Wyposażenie samolotu Tupolew Tu-154 M nb 101.

Tu-154 M nb 101. Balice 2004 rok. Zdjęcie Karol Placha Hetman
Tu-154 M nb 101. Balice 2004 rok. Zdjęcie Karol Placha Hetman

Ostatni remont Tu-154 M nb 101.

Samoloty Tu-154 M Lux zgodnie z uzyskanym certyfikatem można było eksploatować przez 18 lat. Czas ten dobiegł końca. W dniu 5.01.2009 roku. Tu-154 M Lux nb 101 wyczerpał swój resurs. Tu-154 M Lux nb 102 dwanaście miesięcy później. Trudna sytuacja finansowa kraju i inne merytoryczne powody, nie pozwoliły do 2009 roku, sfinalizować zakupu nowych maszyn dla VIP. Dotychczasowe przetargi, a było ich 6, a latach 1991r.-2009r., zostały unieważnione, choć komisja wyłaniała potencjalnego zwycięzcę.

W takiej sytuacji MON nie miało innego wyjścia jak tylko wykonać ich remont i dalej eksploatować. Jak się jednak okazało było to tragiczne rozwiązanie. Rozpisano konkurs na wykonanie remontu, który umożliwi przedłużenie eksploatacji co najmniej o 5 lat. Samolot nb 101 przeznaczony do remontu w 2009 roku, a nb 102 w 2010 roku.

Czy remont jest opłacalny? Odpowiedź na to pytanie jest trudna. Możemy znaleźć kilkanaście faktów przemawiających za tezą, że remont i częściowa modernizacja jest nieopłacalna. Problem jednak tkwił w tym, że w momencie rozpisywania kolejnych przetargów na nowe samoloty stawiano porzeczkę niezwykle wysoko. Sama liczba nowych maszyn dochodziła do 7 sztuk. Wykazywano zasięg minimum 9 tysięcy kilometrów. Mówiono o systemach samoobrony. Takich kryteriów nie spełniają nawet samoloty wielu znacznie bogatszych państw świata. Efektem tego w przyszłości będzie sytuacja odwrotna do tej jaka panowała w PRL-u, kiedy 36 SPLTr przekazywał samolotu dla PLL LOT. A obecnie to Rząd będzie pożyczał samoloty z LOT. 

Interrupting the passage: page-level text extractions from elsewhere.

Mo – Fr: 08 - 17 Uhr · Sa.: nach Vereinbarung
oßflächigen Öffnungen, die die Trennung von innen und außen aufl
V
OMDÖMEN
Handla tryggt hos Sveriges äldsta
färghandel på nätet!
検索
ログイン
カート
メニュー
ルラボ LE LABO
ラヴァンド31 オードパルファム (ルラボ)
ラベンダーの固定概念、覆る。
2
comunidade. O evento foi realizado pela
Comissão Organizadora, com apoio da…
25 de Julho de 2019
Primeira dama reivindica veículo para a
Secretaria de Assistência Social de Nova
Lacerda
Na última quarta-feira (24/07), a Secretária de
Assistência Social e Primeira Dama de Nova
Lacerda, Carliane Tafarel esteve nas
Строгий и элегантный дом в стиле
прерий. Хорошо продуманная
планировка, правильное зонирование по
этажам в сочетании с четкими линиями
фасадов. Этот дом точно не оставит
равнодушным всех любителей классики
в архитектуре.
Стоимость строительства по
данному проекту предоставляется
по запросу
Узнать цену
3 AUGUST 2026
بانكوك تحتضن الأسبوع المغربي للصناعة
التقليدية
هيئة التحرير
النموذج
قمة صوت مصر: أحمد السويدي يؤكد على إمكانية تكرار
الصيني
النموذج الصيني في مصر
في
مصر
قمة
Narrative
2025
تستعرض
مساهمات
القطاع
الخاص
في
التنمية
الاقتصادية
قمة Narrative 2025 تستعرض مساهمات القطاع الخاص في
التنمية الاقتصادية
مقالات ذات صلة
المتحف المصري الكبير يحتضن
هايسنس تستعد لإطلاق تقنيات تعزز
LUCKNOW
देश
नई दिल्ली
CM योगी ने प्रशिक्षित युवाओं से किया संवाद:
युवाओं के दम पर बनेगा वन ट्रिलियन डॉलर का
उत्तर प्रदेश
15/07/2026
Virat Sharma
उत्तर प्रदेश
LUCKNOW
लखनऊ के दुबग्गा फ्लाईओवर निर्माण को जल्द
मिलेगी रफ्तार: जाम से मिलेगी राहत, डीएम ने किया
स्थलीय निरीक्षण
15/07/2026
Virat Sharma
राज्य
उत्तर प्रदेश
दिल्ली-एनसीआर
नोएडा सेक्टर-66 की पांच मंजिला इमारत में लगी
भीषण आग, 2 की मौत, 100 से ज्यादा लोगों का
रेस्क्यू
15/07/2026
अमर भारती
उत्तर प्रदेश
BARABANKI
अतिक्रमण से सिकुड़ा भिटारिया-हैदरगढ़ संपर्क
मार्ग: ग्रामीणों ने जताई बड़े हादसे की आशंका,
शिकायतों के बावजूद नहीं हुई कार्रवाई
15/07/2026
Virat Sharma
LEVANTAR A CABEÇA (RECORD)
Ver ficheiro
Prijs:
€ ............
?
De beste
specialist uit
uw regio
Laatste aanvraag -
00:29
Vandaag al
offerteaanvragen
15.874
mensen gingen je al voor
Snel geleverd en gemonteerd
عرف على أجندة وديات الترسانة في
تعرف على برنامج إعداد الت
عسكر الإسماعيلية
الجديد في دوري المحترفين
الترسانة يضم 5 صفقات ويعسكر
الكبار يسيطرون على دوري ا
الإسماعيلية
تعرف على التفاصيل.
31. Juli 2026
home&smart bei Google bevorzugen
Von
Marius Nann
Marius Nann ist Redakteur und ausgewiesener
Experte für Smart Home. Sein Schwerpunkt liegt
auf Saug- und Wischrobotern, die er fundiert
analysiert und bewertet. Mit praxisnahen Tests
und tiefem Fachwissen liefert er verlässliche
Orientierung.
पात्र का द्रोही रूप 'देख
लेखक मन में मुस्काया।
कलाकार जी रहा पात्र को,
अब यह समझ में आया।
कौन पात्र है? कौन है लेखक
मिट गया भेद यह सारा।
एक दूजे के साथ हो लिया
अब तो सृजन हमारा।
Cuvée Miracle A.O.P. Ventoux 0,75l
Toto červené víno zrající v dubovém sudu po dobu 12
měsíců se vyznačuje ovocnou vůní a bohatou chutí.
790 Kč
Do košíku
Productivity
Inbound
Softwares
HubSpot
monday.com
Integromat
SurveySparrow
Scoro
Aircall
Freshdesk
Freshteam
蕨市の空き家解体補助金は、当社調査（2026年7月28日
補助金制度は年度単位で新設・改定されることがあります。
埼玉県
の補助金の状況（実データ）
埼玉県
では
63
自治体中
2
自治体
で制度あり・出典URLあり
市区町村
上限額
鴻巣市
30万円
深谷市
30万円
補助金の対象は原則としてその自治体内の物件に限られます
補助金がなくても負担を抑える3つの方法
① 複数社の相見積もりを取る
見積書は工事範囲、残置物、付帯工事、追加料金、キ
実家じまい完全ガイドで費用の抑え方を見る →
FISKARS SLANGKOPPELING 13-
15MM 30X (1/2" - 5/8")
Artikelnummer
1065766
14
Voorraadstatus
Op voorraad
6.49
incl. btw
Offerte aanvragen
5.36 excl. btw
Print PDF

Postępowanie przetargowe zostało uruchomione 11.02.2009r.. Oferty wstępne 26.02.2009r. złożyły MAW Telecom Intl. i Polit-Elektronik, Metalexport-S oraz Bumar. Komisja DZSZ MON uznała, iż tylko pierwsza oferta spełnia wymagania przetargu. Oferta Bumaru została zdyskwalifikowana, a Metalexport-S poproszono o uzupełnienie dokumentów i złożenie wyjaśnień. Ostatecznie 5.03.2009r. jego ofertę także zdyskwalifikowano. Oferta ostateczna ( już z ceną usługi ) MAW Telecom Intl. i Polit-Elektronik została złożona 9.03.2009r. i wybrana 7.04.2009r. Zgodnie z założeniami przetargu, samoloty mają być wyremontowane i zmodernizowane w dwóch turach, pierwszy jeszcze w 2009r., drugi w pierwszej połowie 2010r.

Do niedawna remonty dwóch Polskich specjalnych samolotów zlecano podmoskiewskiemu przedsiębiorstwu WARS-400 z Wnukowa, specjalizującemu się w tego typu zleceniach. Dysponującemu pełną dokumentacją remontową Tu-154, a także licencjonowanymi ekspertami, którzy radzili sobie m.in. z dodatkowym nowoczesnym wyposażeniem awionicznym produkcji zachodniej. Zakład Wnukowo jest położony na Lotnisku Wnukowo odległym o około 30 km na południowy-zachód od centrum moskwy. Lotnisko Wnukowo jest najstarszym z trzech lotnisk cywilno-wojskowych moskwy.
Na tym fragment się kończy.